“Because it isn’t a real question,” she says, cradling her hand like I’ve hurt it.

“Of course it is.”

“Oh, sure. I want to go to a show, and a six-course dinner, and a club, with a new outfit for each.”

“Alright.”

She turns to face me so fast, I think she might actually hit me. I don’t flinch. I’m bigger, used to pain, and more importantly, angrier than Nadia can ever be. Even if she swung at me, I wouldn’t feel a damn thing. But she doesn’t hit me with anything except an exasperated glare, like I’m taunting her or insulting her. She’s like a wounded animal. Everything I do, she regards with suspicion.

I know what kind of man I am, and it isn’t good.

But I also know what kind of man I’m not.

“I don’t want to do anything,” she finally mutters, turning away from me when I don’t flinch.

God, she hates me.

We’ve drawn close to the front of the line. I hold out my credit card, dangling it like a counterpoint in our silent argument. She swallows her anger as she takes it, her expression saying all the things her mouth won’t. She walks Harper down to the carousel, then comes back to stand with me at the exit gate.

“What’s the point of a carousel you can barely see your child riding?” I ask, the sun glinting into my eyes from the enclosed ride.

“It looks better at night,” she mutters. Muffled music drones from inside the ride. There are a lot of people here, and even in the spring, the weather feels uncomfortably warm for the season.

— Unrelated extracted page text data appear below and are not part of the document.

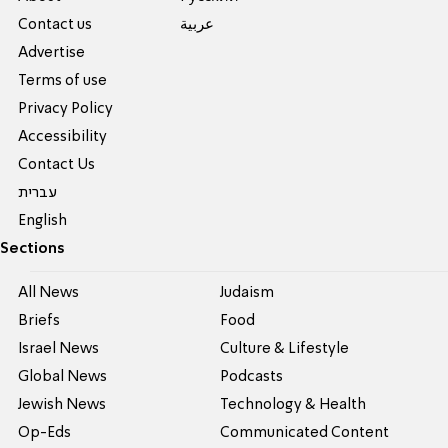
Contact us
عربية
Advertise
Terms of use
Privacy Policy
Accessibility
Contact Us
עברית
English
Sections
All News
Judaism
Briefs
Food
Israel News
Culture & Lifestyle
Global News
Podcasts
Jewish News
Technology & Health
Op-Eds
Communicated Content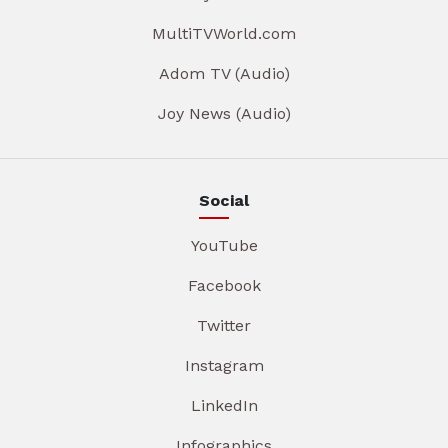
MultiTVWorld.com
Adom TV (Audio)
Joy News (Audio)
Social
YouTube
Facebook
Twitter
Instagram
LinkedIn
Infographics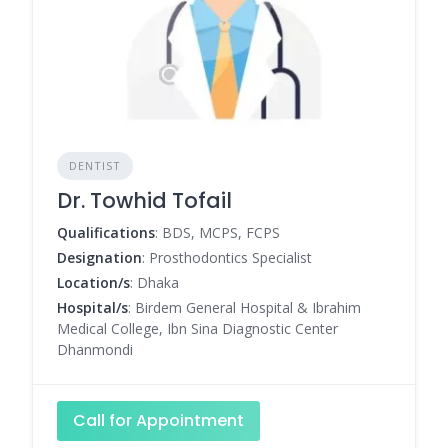
DENTIST
Dr. Towhid Tofail
Qualifications
: BDS, MCPS, FCPS
Designation
: Prosthodontics Specialist
Location/s
: Dhaka
Hospital/s
: Birdem General Hospital & Ibrahim
Medical College, Ibn Sina Diagnostic Center
Dhanmondi
Call for Appointment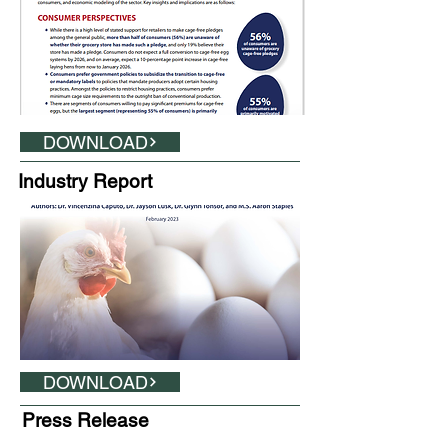
DOWNLOAD
Industry Report
DOWNLOAD
Press Release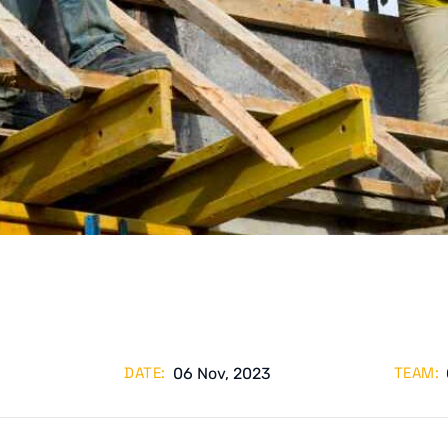
DATE:
TEAM:
06 Nov, 2023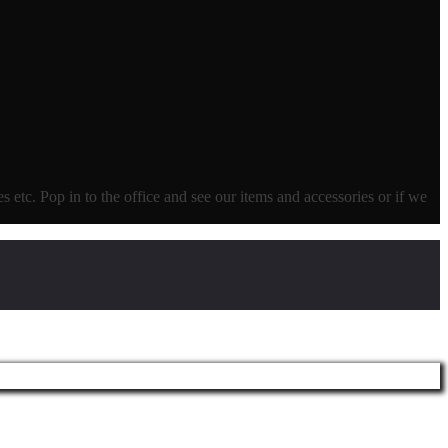
ves etc. Pop in to the office and see our items and accessories or if we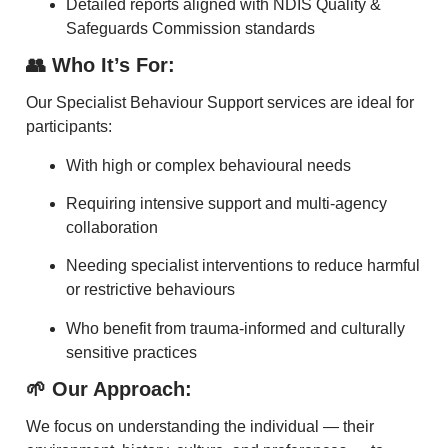
Detailed reports aligned with NDIS Quality &
Safeguards Commission standards
👥 Who It’s For:
Our Specialist Behaviour Support services are ideal for
participants:
With high or complex behavioural needs
Requiring intensive support and multi-agency
collaboration
Needing specialist interventions to reduce harmful
or restrictive behaviours
Who benefit from trauma-informed and culturally
sensitive practices
🌱 Our Approach:
We focus on understanding the individual — their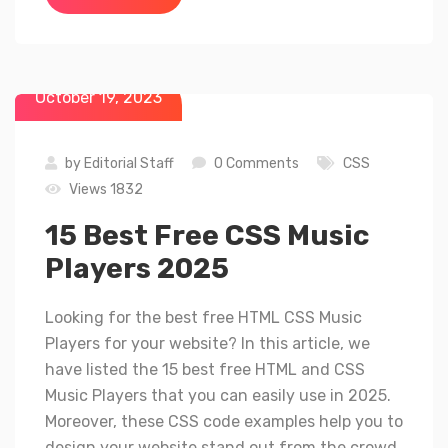
October 19, 2023
by
Editorial Staff
0 Comments
CSS
Views 1832
15 Best Free CSS Music
Players 2025
Looking for the best free HTML CSS Music
Players for your website? In this article, we
have listed the 15 best free HTML and CSS
Music Players that you can easily use in 2025.
Moreover, these CSS code examples help you to
design your website stand out from the crowd.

“…You said you were going to marry me as a punishment,” she finally says, quietly, under the chatter of the crowd and squeals of the children around us. “Is all of this part of my punishment somehow?”

“Do you want me to be here?” I ask.

She doesn’t answer—but she doesn’t have to. I already know what the answer is.

“Then it’s a punishment. It’s all punishment.”

She shakes her head, her jaw tight, arms crossed. She won’t let me see her face again as we wait, the minutes passing as the ride goes on and on, around and around.

Harper comes out of the ride, looking around for us as parents and children swarm together. Nadia steps forward to get her, but I whistle around my fingers, sharp and piercing. It draws eyes—but more importantly, draws Harper’s, and she smiles at me and comes running, rushing right past her mother.

“Again?” she asks and throws her arms around my legs.

Those big eyes look up at me, full of hope and excitement for something sosimple.

“Again.”

I do a double-take as I catch Nadia’s expression out of the corner of my eye. She’s trying to be discreet about wiping off her cheeks, trying to hide the tears. I don’t know what they’re from. Anger. Frustration. Despair. I pretend not to notice.

I take Harper to the back of the line, and this time, Harper asks me to ride with her. Nadia doesn’t say a word.

11

Nadia

Harper spends the day playing, a full-force little maniac getting anything she wants, anything she sets her eyes on. With a six-year-old calling the shots, we roam the city I’ve lived in my whole life like a bunch of tourists, following Harper wherever her heart and imagination take her. She hasn’t yet thought to ask for anything outrageous—God only knows how far Ren is willing to take this bit.

Still, I’ve never seen her happier. It breaks my heart as much as it makes me happy for her. Ren is like her own personal toy box. No matter how cold and emotionless he acts, his credit card keeps swiping. She interprets it as love. I interpret it as hate.

Look at everything I can do for her that you couldn’t.

He offers to do the same for me, but I refuse. On one hand, I don’t want to give him the satisfaction. But on the other…he’salready doing it. What would I ask for except for Harper to get to live like this? Happy and excited and thriving.

I smile and play along whenever she looks at me, no matter how much it hurts to know the truth about Ren Caruso and what he is. For her, he can be a bank account. An all-access pass to the life she deserves. He’s my captor, but he’s her key. That’s a fair trade.